A few days ago, fund-raising for our Lincoln campus development, we organised several showings at the local cinema of The Wild and the Willing. Made in 1962, it centres on a (fictional) university in Lincoln, a stone's throw from the cathedral.
Although made in the "Angry Young Men" genre of its time, by today's standards the students appeared not at all wild, and only slightly willing. Good manners, upper-class accents and jolly public school japes by both students and begowned staff gave the impression of a period piece.
Yet the audiences loved it, and in a contemporary rather than an historical sense. Most comments that I overheard seemed to suggest that, yes, universities were not that much changed since the early 1960s, and that was part of their appeal.
Today's Lincoln University is a less dusty and wood-panelled institution, and the vice chancellor more likely to wear a suit (unlike the film's rather austere vice chancellor, who appeared to wear his gown in bed). But the underlying reality, it was generally surmised, probably had not changed much.
I spluttered that universities really were different, most students are 21 or over when they start their courses. Part-time, work-based and other forms of distance provision for lifelong learners had radically changed traditional studenthood. The bescarved school-leaver having the rag-time of their lives, usually in some arcadian residential campus location, was only part of the story. Or so I argued.
Maybe the public knows better. A peculiarity of British 中国A片 is that as the student population becomes more diverse, universities try and become more similar. We hear considerable talk about "niche markets", "regional universities", and the dynamic complex impact of Europeanisation and globalisation, all mixed in with a general celebration of institutional diversity.
But where is the evidence? It seems to disappear at the first hint of The Times's league table. This annual publication may spike more diversity tendencies than any other factor, largely because it is read avidly, not least abroad. And there is little else for many consumers to go on.
Universities, to insiders, feel like rapidly changed, more business-like and open institutions. But to those outside these may seem no more than superficial changes.
Scratch a post-1992 university and there is a good chance you will find a pre-1992 university trying to get out. Better, perhaps, to be a second or a third-rate Oxford or Cambridge in a conservative market. The notion of a good university, and not just in The Times, still seems narrow and conformist.
The history of the so-called civic universities is hardly comforting. They started with shiny visions of a system based on science and its application, professional training, and an ethic of local and regional service. But many found it difficult to resist academic and mission drift.

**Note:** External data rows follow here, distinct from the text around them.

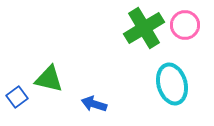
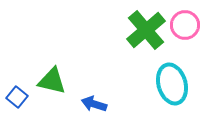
green cross: moved 2 px right, 2 px down; rotated 9 degrees counterclockwise
green triangle: moved 3 px right, 2 px down
blue square: rotated 15 degrees counterclockwise
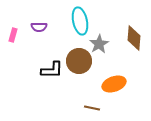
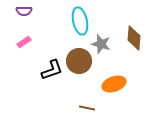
purple semicircle: moved 15 px left, 16 px up
pink rectangle: moved 11 px right, 7 px down; rotated 40 degrees clockwise
gray star: moved 2 px right; rotated 24 degrees counterclockwise
black L-shape: rotated 20 degrees counterclockwise
brown line: moved 5 px left
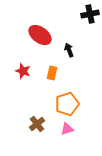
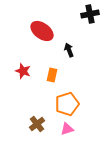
red ellipse: moved 2 px right, 4 px up
orange rectangle: moved 2 px down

Markets and league tables reinforce the change. We forget that the binary system was abolished in 1992 not to overcome differentiation but to promote it. The problem is that stratification systems take their lead from those at the top. Yet it can take a long time for institutions to move up or down and we seek conformity as a form of credentials.

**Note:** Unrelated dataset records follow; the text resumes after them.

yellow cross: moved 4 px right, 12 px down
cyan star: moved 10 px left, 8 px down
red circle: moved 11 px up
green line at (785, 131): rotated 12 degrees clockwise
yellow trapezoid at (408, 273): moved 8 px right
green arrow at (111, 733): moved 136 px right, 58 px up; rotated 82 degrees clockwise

We must find countervailing funding and, above all, cultural incentives to reward alternative models of a good university. Otherwise there is every prospect that the post-1992 universities will go the way of their civic predecessors.
Perhaps it would help if we had alternative but authoritative tables, league or otherwise, in which the categories match the differing conceptions of a good university better than do those used by The Times. A little competition would surely be a good thing.
Roger King is vice chancellor of the University of Lincolnshire and Humberside.